Task prompt — Output the records exactly. Include every line.

Given records —
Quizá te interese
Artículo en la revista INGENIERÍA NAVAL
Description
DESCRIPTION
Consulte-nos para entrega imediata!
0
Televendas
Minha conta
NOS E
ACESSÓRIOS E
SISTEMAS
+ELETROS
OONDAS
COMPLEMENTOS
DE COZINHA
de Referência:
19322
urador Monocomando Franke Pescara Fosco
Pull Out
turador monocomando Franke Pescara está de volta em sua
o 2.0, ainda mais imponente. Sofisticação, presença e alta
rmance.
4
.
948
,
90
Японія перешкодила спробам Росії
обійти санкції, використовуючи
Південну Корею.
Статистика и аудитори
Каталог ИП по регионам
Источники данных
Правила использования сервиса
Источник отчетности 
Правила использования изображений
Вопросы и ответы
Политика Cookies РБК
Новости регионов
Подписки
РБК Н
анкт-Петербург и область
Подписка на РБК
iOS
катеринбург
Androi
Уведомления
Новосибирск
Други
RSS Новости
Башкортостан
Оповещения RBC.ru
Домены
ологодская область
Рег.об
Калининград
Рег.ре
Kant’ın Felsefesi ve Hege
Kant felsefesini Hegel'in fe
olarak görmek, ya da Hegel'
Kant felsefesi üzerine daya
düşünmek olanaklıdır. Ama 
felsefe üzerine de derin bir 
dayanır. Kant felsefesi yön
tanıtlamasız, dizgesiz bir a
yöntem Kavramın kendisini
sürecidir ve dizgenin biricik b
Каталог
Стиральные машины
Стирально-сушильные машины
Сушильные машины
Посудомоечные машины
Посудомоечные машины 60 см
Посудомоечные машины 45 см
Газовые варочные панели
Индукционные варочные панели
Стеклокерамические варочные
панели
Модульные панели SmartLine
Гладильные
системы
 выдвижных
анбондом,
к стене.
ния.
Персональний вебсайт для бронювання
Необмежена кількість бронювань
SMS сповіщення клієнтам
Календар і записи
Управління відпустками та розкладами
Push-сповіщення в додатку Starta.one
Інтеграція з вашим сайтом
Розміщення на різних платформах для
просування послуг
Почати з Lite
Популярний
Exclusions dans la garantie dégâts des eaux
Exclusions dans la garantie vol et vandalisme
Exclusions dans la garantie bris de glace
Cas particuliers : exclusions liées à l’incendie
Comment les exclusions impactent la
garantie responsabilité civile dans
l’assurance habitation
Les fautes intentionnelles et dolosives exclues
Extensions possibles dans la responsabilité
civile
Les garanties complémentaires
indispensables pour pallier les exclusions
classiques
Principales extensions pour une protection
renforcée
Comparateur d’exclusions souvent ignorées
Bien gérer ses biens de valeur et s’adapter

Output below —
Quizá te interese
Artículo en la revista INGENIERÍA NAVAL
Description
DESCRIPTION
Consulte-nos para entrega imediata!
0
Televendas
Minha conta
NOS E
ACESSÓRIOS E
SISTEMAS
+ELETROS
OONDAS
COMPLEMENTOS
DE COZINHA
de Referência:
19322
urador Monocomando Franke Pescara Fosco
Pull Out
turador monocomando Franke Pescara está de volta em sua
o 2.0, ainda mais imponente. Sofisticação, presença e alta
rmance.
4
.
948
,
90
Японія перешкодила спробам Росії
обійти санкції, використовуючи
Південну Корею.
Статистика и аудитори
Каталог ИП по регионам
Источники данных
Правила использования сервиса
Источник отчетности 
Правила использования изображений
Вопросы и ответы
Политика Cookies РБК
Новости регионов
Подписки
РБК Н
анкт-Петербург и область
Подписка на РБК
iOS
катеринбург
Androi
Уведомления
Новосибирск
Други
RSS Новости
Башкортостан
Оповещения RBC.ru
Домены
ологодская область
Рег.об
Калининград
Рег.ре
Kant’ın Felsefesi ve Hege
Kant felsefesini Hegel'in fe
olarak görmek, ya da Hegel'
Kant felsefesi üzerine daya
düşünmek olanaklıdır. Ama 
felsefe üzerine de derin bir 
dayanır. Kant felsefesi yön
tanıtlamasız, dizgesiz bir a
yöntem Kavramın kendisini
sürecidir ve dizgenin biricik b
Каталог
Стиральные машины
Стирально-сушильные машины
Сушильные машины
Посудомоечные машины
Посудомоечные машины 60 см
Посудомоечные машины 45 см
Газовые варочные панели
Индукционные варочные панели
Стеклокерамические варочные
панели
Модульные панели SmartLine
Гладильные
системы
 выдвижных
анбондом,
к стене.
ния.
Персональний вебсайт для бронювання
Необмежена кількість бронювань
SMS сповіщення клієнтам
Календар і записи
Управління відпустками та розкладами
Push-сповіщення в додатку Starta.one
Інтеграція з вашим сайтом
Розміщення на різних платформах для
просування послуг
Почати з Lite
Популярний
Exclusions dans la garantie dégâts des eaux
Exclusions dans la garantie vol et vandalisme
Exclusions dans la garantie bris de glace
Cas particuliers : exclusions liées à l’incendie
Comment les exclusions impactent la
garantie responsabilité civile dans
l’assurance habitation
Les fautes intentionnelles et dolosives exclues
Extensions possibles dans la responsabilité
civile
Les garanties complémentaires
indispensables pour pallier les exclusions
classiques
Principales extensions pour une protection
renforcée
Comparateur d’exclusions souvent ignorées
Bien gérer ses biens de valeur et s’adapter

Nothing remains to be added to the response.